■ **TASK INSTRUCTIONS**: Using the records below, filter out every line that lacks "Supermercado" and copy the rest.

■ **DATA IN THIS EXERCISE**:
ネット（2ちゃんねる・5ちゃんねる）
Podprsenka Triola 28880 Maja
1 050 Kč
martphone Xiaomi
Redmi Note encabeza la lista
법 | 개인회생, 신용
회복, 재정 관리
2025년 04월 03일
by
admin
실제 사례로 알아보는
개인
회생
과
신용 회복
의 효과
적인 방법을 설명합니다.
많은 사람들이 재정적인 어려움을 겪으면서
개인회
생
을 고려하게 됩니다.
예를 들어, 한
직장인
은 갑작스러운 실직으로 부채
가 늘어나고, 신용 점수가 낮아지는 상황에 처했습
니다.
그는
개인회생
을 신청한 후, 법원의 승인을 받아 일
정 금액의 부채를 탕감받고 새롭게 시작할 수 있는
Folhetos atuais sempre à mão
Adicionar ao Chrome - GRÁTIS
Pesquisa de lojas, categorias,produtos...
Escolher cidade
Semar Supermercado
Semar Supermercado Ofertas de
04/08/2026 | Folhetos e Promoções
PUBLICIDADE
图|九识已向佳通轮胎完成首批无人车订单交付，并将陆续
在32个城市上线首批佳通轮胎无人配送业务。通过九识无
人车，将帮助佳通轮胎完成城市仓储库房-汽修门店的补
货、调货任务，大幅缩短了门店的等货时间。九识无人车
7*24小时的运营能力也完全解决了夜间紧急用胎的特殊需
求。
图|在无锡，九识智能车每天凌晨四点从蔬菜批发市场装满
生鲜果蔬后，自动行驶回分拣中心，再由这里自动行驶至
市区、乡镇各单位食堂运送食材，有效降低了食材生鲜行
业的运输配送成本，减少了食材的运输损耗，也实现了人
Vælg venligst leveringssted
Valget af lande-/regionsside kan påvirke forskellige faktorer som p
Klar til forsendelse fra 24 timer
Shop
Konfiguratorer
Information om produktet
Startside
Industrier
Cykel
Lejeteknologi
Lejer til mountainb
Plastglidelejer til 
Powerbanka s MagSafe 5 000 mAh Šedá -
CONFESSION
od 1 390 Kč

■ **WRITTEN RESPONSE**:
Semar Supermercado
Semar Supermercado Ofertas de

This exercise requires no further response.